◆ **RECORDS FOR PROCESSING**
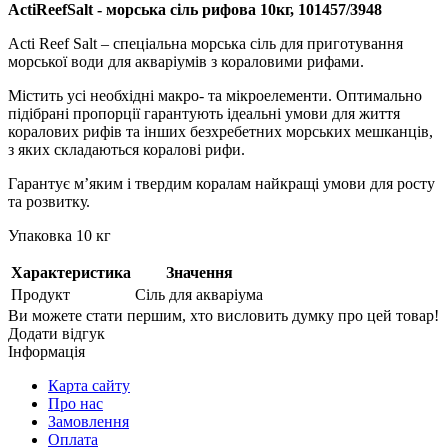
Acti
Reef
Salt
- морська сіль рифова 10кг, 101457/3948
Acti Reef Salt – спеціальна морська сіль для приготування
морської води для акваріумів з кораловими рифами.
Містить усі необхідні макро- та мікроелементи. Оптимально
підібрані пропорції гарантують ідеальні умови для життя
коралових рифів та інших безхребетних морських мешканців,
з яких складаються коралові рифи.
Гарантує м’яким і твердим коралам найкращі умови для росту
та розвитку.
Упаковка 10 кг
Характеристика
Значення
Продукт
Сіль для акваріума
Ви можете стати першим, хто висловить думку про цей товар!
Додати відгук
Інформація
Карта сайту
Про нас
Замовлення
Оплата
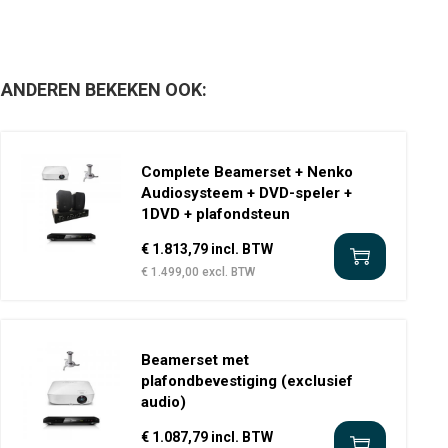
ANDEREN BEKEKEN OOK:
Complete Beamerset + Nenko
Audiosysteem + DVD-speler +
1DVD + plafondsteun
€ 1.813,79 incl. BTW
€ 1.499,00 excl. BTW
Beamerset met
plafondbevestiging (exclusief
audio)
€ 1.087,79 incl. BTW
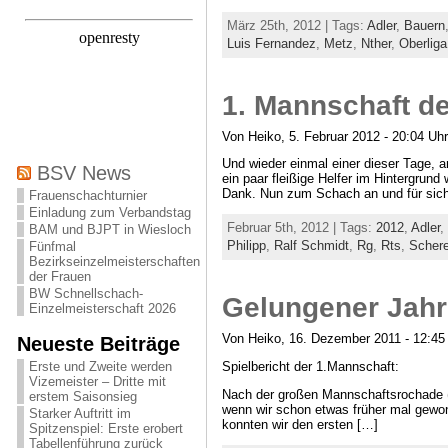
März 25th, 2012 | Tags:
Adler
,
Bauern
Luis Fernandez
,
Metz
,
Nther
,
Oberliga
1. Mannschaft d
Von Heiko, 5. Februar 2012 - 20:04 Uhr
Und wieder einmal einer dieser Tage, a
BSV News
ein paar fleißige Helfer im Hintergrun
Dank. Nun zum Schach an und für sich
Frauenschachturnier
Einladung zum Verbandstag
Februar 5th, 2012 | Tags:
2012
,
Adler
,
BAM und BJPT in Wiesloch
Philipp
,
Ralf Schmidt
,
Rg
,
Rts
,
Schere
Fünfmal
Bezirkseinzelmeisterschaften
der Frauen
BW Schnellschach-
Gelungener Jah
Einzelmeisterschaft 2026
Von Heiko, 16. Dezember 2011 - 12:45
Neueste Beiträge
Spielbericht der 1.Mannschaft:
Erste und Zweite werden
Vizemeister – Dritte mit
Nach der großen Mannschaftsrochade (0
erstem Saisonsieg
wenn wir schon etwas früher mal gewon
Starker Auftritt im
konnten wir den ersten […]
Spitzenspiel: Erste erobert
Tabellenführung zurück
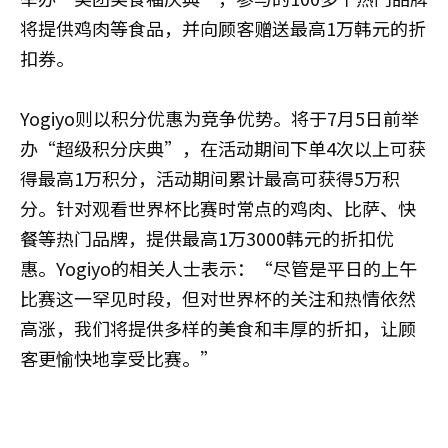
将提供鸡肉等食品，并向顾客赠送最高1万韩元的折
扣券。
Yogiyo则以积分优惠为竞争优势。将于7月5日前举
办“超级积分庆典”，在活动期间下单4次以上可获
得最高1万积分，活动期间累计最高可获得5万积
分。针对观看世界杯比赛时常点的鸡肉、比萨、快
餐等热门品牌，提供最高1万3000韩元的折扣优
惠。Yogiyo的相关人士表示：“尽管是平日的上午
比赛这一罕见时段，但对世界杯的关注和热情依然
高涨，我们将提供多样的美食和丰厚的折扣，让顾
客更愉快地享受比赛。”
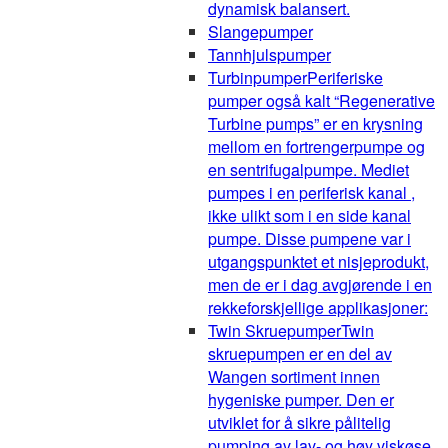
dynamisk balansert.
Slangepumper
Tannhjulspumper
Turbinpumper
Periferiske
pumper også kalt “Regenerative
Turbine pumps” er en krysning
mellom en fortrengerpumpe og
en sentrifugalpumpe. Mediet
pumpes i en periferisk kanal ,
ikke ulikt som i en side kanal
pumpe. Disse pumpene var i
utgangspunktet et nisjeprodukt,
men de er i dag avgjørende i en
rekkeforskjellige applikasjoner:
Twin Skruepumper
Twin
skruepumpen er en del av
Wangen sortiment innen
hygeniske pumper. Den er
utviklet for å sikre pålitelig
pumping av lav- og høy viskøse,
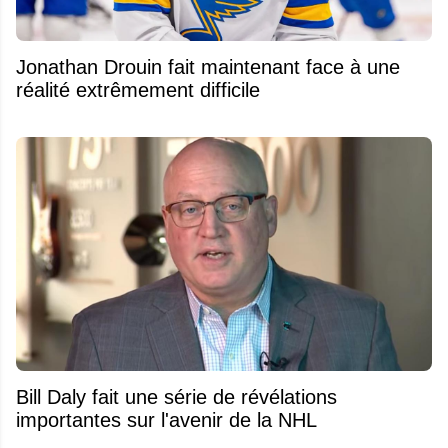
Jonathan Drouin fait maintenant face à une
réalité extrêmement difficile
Bill Daly fait une série de révélations
importantes sur l'avenir de la NHL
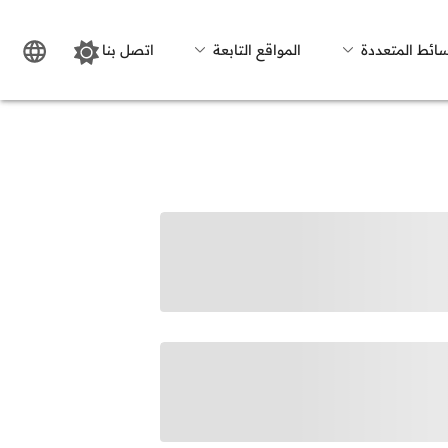
سائط المتعددة
المواقع التابعة
اتصل بنا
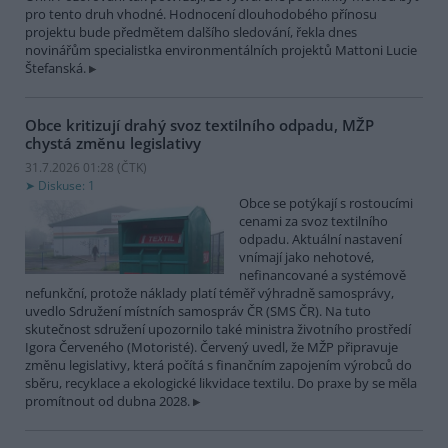
pro tento druh vhodné. Hodnocení dlouhodobého přínosu
projektu bude předmětem dalšího sledování, řekla dnes
novinářům specialistka environmentálních projektů Mattoni Lucie
Štefanská.
Obce kritizují drahý svoz textilního odpadu, MŽP
chystá změnu legislativy
31.7.2026 01:28 (
ČTK
)
Diskuse: 1
Obce se potýkají s rostoucími
cenami za svoz textilního
odpadu. Aktuální nastavení
vnímají jako nehotové,
nefinancované a systémově
nefunkční, protože náklady platí téměř výhradně samosprávy,
uvedlo Sdružení místních samospráv ČR (SMS ČR). Na tuto
skutečnost sdružení upozornilo také ministra životního prostředí
Igora Červeného (Motoristé). Červený uvedl, že MŽP připravuje
změnu legislativy, která počítá s finančním zapojením výrobců do
sběru, recyklace a ekologické likvidace textilu. Do praxe by se měla
promítnout od dubna 2028.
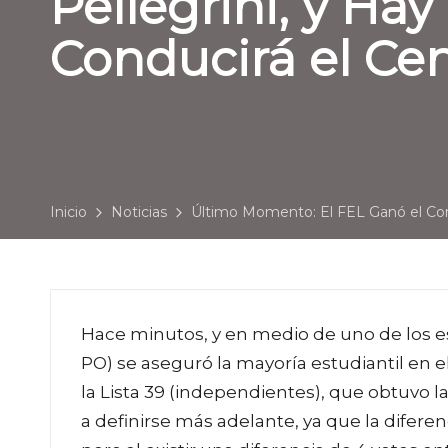
Pellegrini, y Ha
Conducirá el Ce
Inicio
Noticias
Último Momento: El FEL Ganó el Cons
Hace minutos, y en medio de uno de los es
PO) se aseguró la mayoría estudiantil en e
la Lista 39 (independientes), que obtuvo 
a definirse más adelante, ya que la diferen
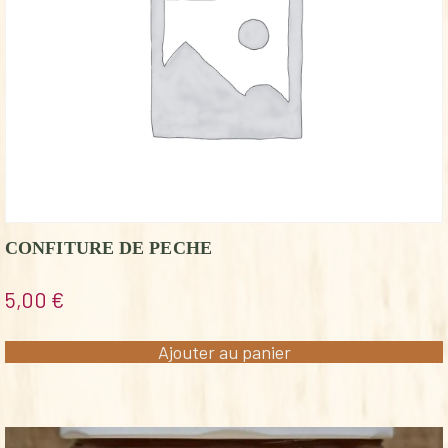
CONFITURE DE PECHE
5,00
€
Ajouter au panier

◆ **PROBLEM DESCRIPTION**
Take the line that holds "Jonathan Drouin fait maintenant face à une" as the start and the last line of the data as the end. Copy only those lines exactly, both ends included, except the pictures.

◆ **EXERCISE SOLUTION**
Jonathan Drouin fait maintenant face à une
réalité extrêmement difficile
Bill Daly fait une série de révélations
importantes sur l'avenir de la NHL
سائط المتعددة
المواقع التابعة
اتصل بنا
pro tento druh vhodné. Hodnocení dlouhodobého přínosu
projektu bude předmětem dalšího sledování, řekla dnes
novinářům specialistka environmentálních projektů Mattoni Lucie
Štefanská.
Obce kritizují drahý svoz textilního odpadu, MŽP
chystá změnu legislativy
31.7.2026 01:28 (
ČTK
)
Diskuse: 1
Obce se potýkají s rostoucími
cenami za svoz textilního
odpadu. Aktuální nastavení
vnímají jako nehotové,
nefinancované a systémově
nefunkční, protože náklady platí téměř výhradně samosprávy,
uvedlo Sdružení místních samospráv ČR (SMS ČR). Na tuto
skutečnost sdružení upozornilo také ministra životního prostředí
Igora Červeného (Motoristé). Červený uvedl, že MŽP připravuje
změnu legislativy, která počítá s finančním zapojením výrobců do
sběru, recyklace a ekologické likvidace textilu. Do praxe by se měla
promítnout od dubna 2028.
Pellegrini, y Ha
Conducirá el Ce
Inicio
Noticias
Último Momento: El FEL Ganó el Cons
Hace minutos, y en medio de uno de los es
PO) se aseguró la mayoría estudiantil en e
la Lista 39 (independientes), que obtuvo 
a definirse más adelante, ya que la diferen
CONFITURE DE PECHE
5,00
€
Ajouter au panier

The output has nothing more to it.